(Beginning of Information)

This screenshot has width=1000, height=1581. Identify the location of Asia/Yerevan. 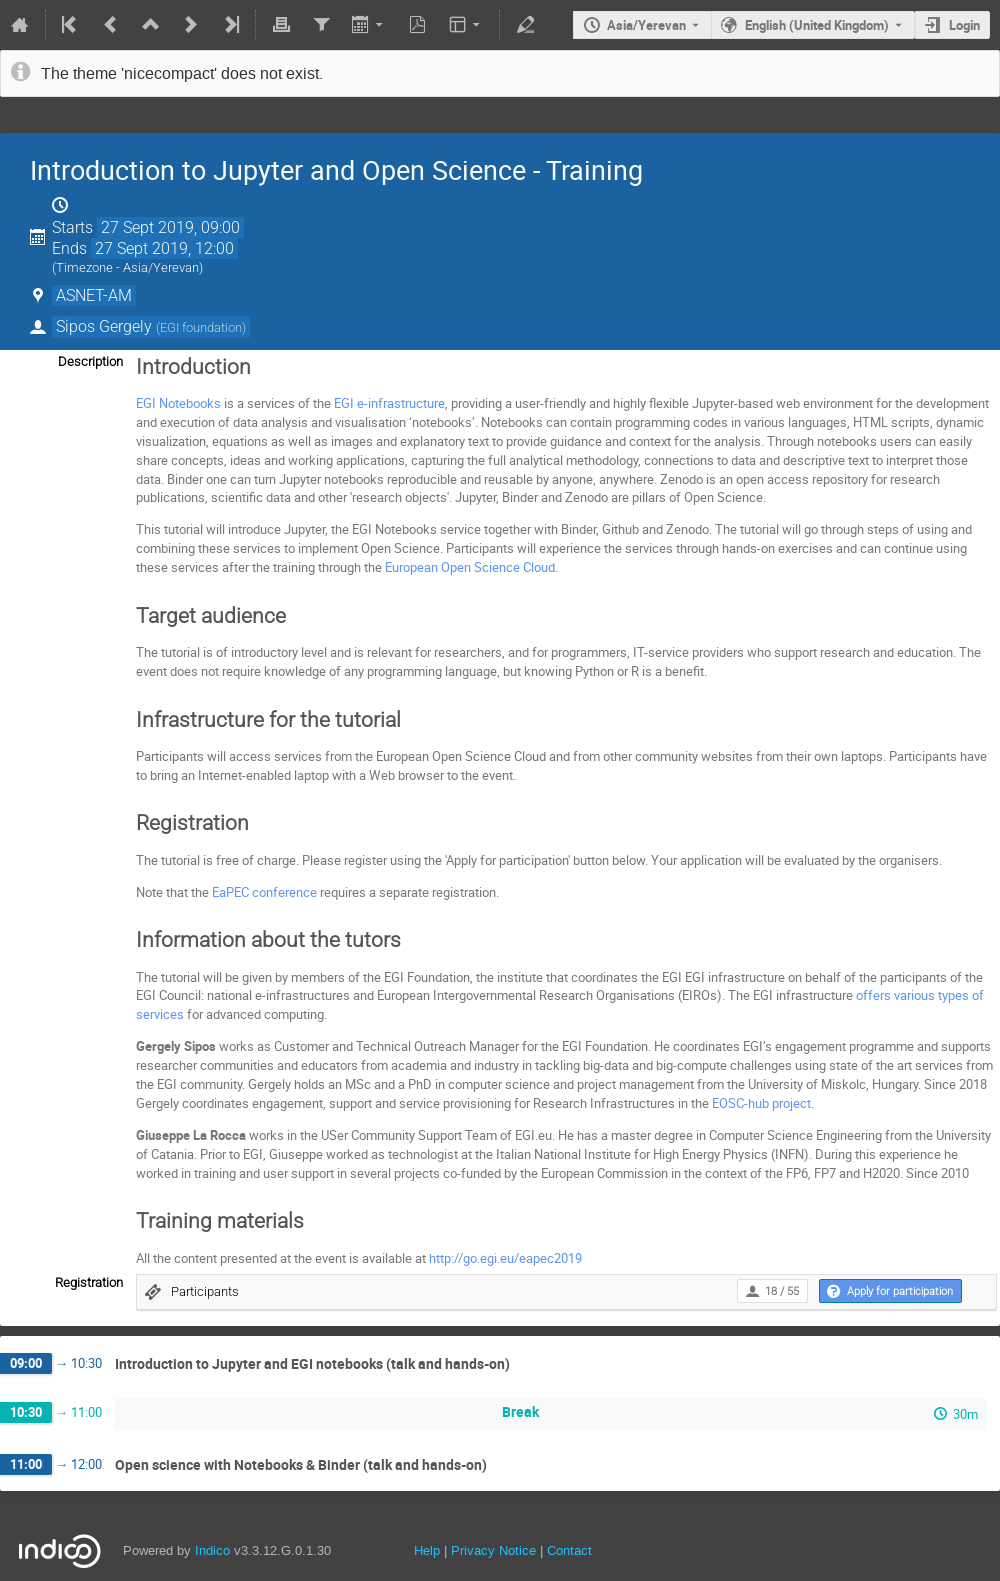
(646, 25).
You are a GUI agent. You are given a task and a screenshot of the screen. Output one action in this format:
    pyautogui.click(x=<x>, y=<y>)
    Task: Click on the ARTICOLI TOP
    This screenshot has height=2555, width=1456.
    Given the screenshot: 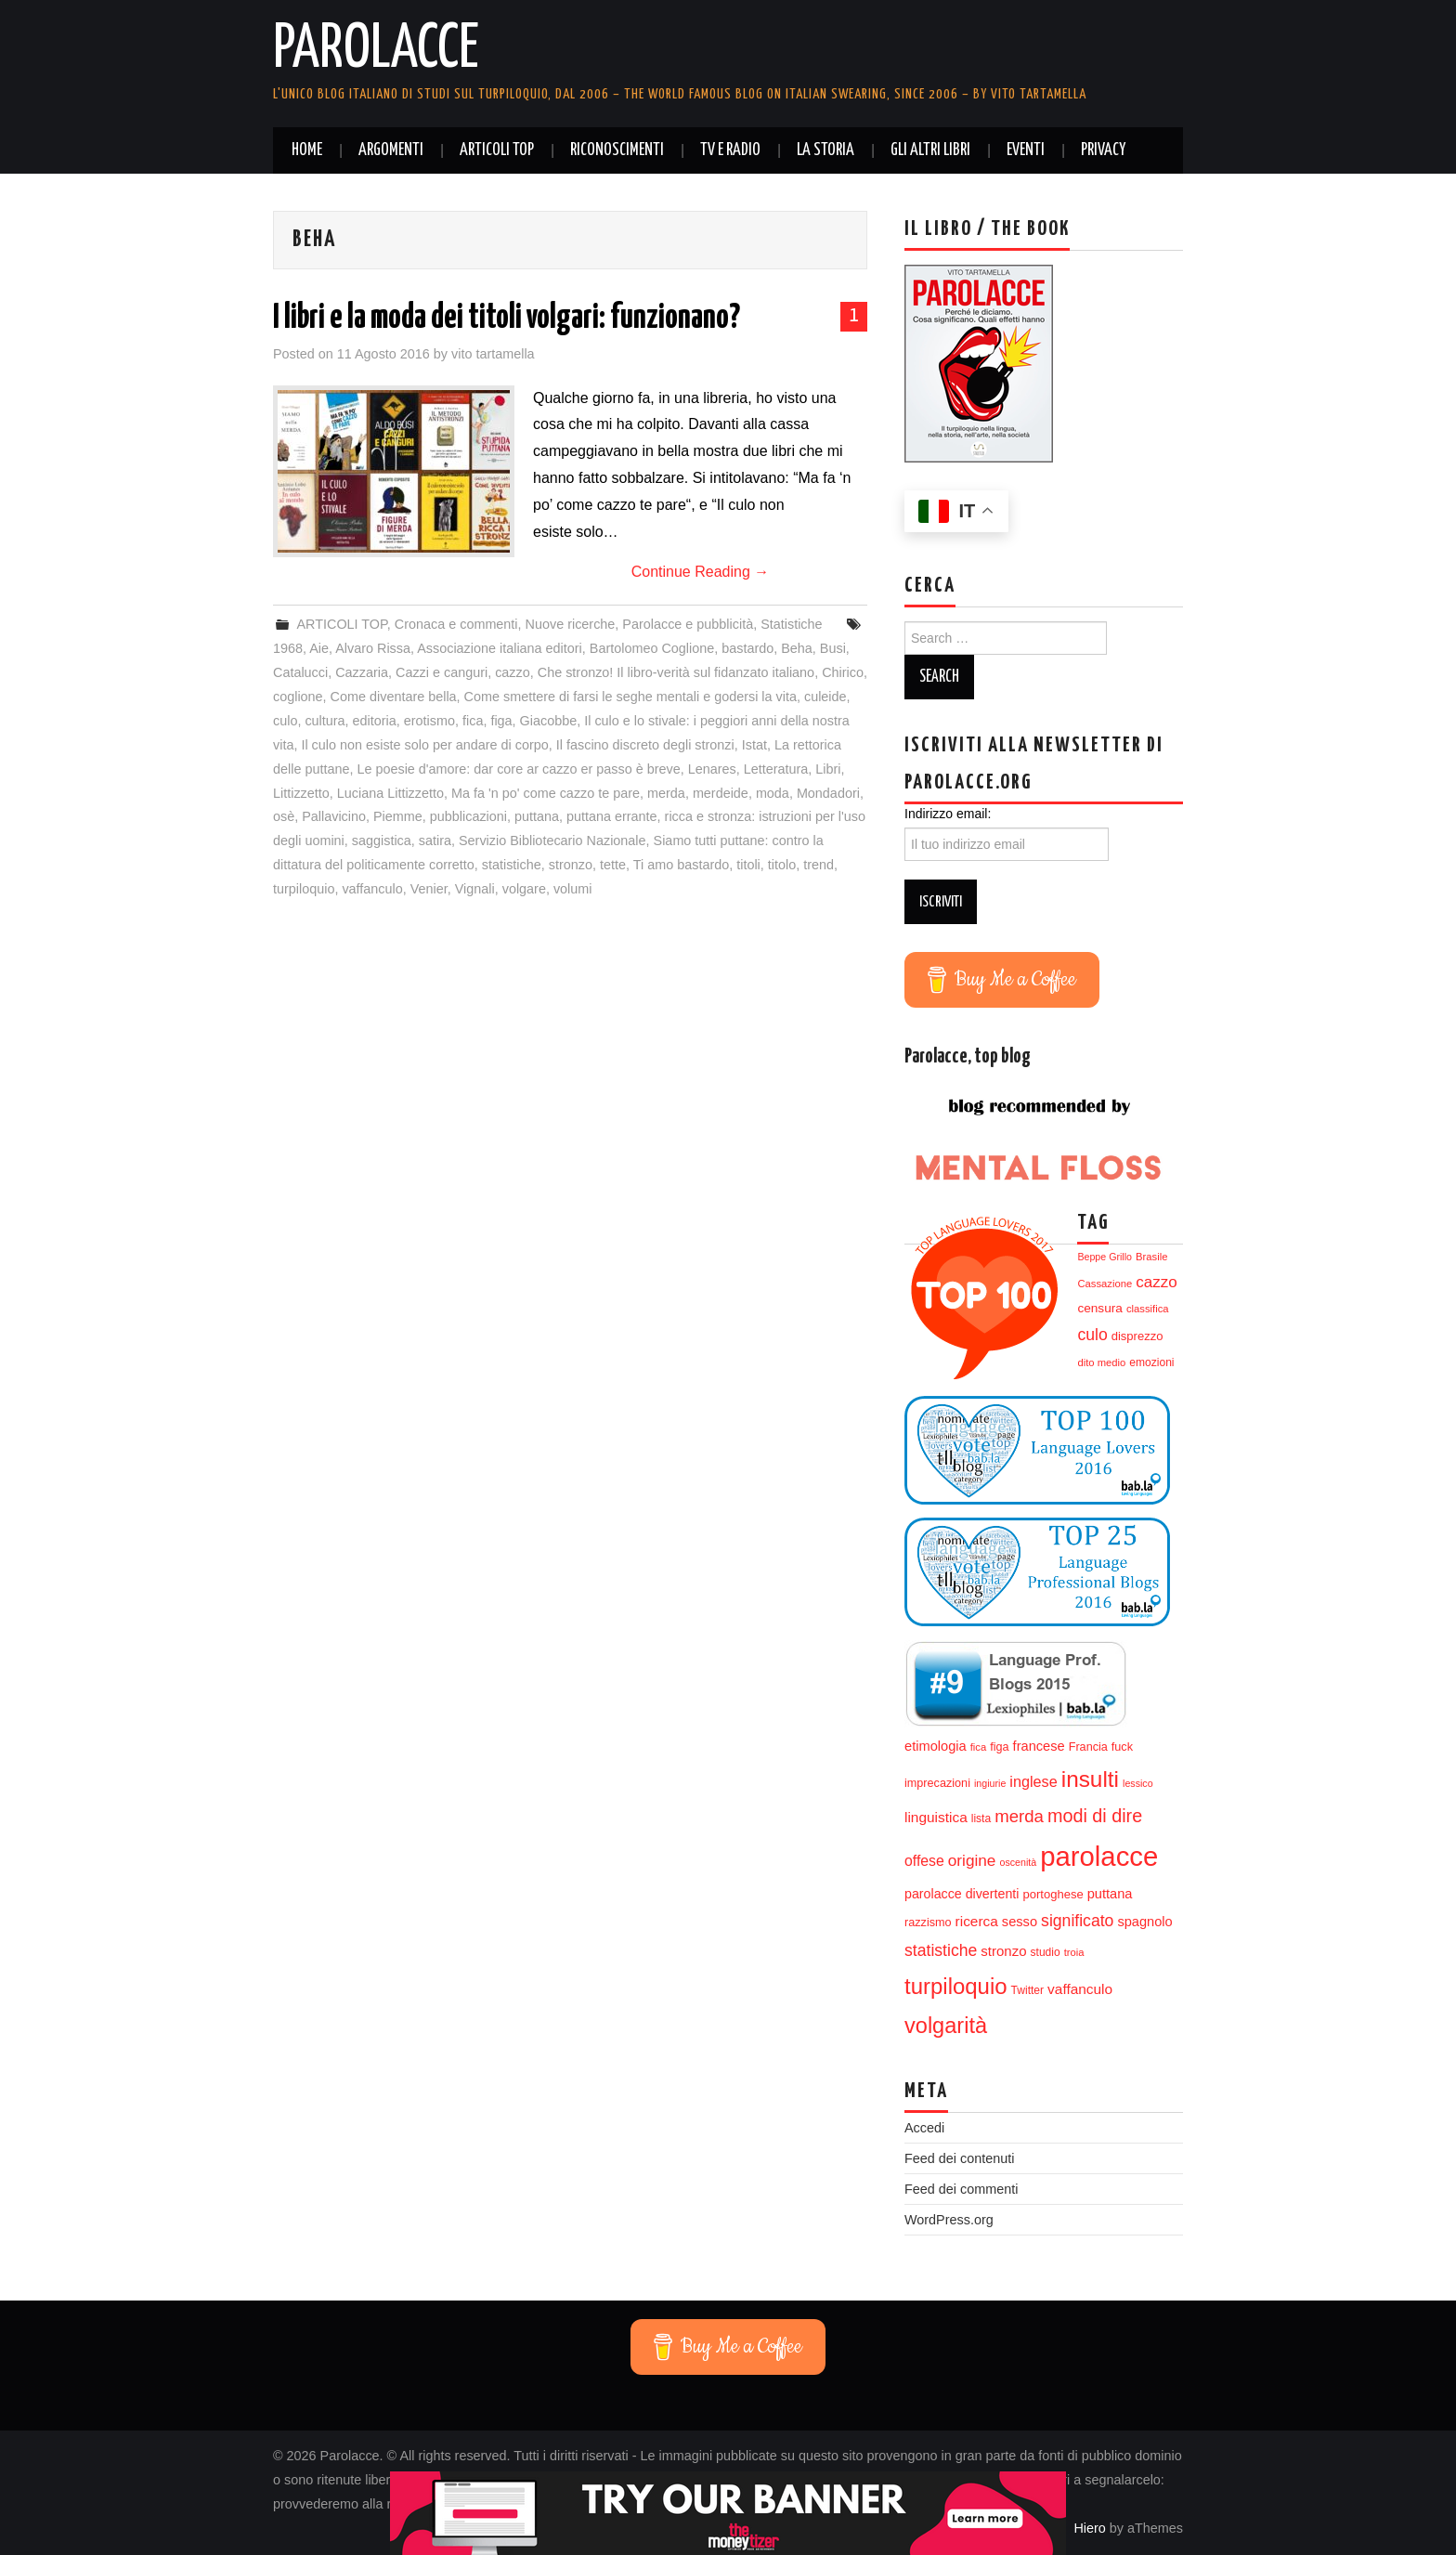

(End of Information)

_What you need to do_: The answer is the whole listing retyped exactly, with pictures omitted.

_Written solution_:
This screenshot has width=1000, height=1581. Identify the location of Asia/Yerevan. 
(646, 25).
You are a GUI agent. You are given a task and a screenshot of the screen. Output one action in this format:
    pyautogui.click(x=<x>, y=<y>)
    Task: Click on the ARTICOLI TOP
    This screenshot has height=2555, width=1456.
    Given the screenshot: 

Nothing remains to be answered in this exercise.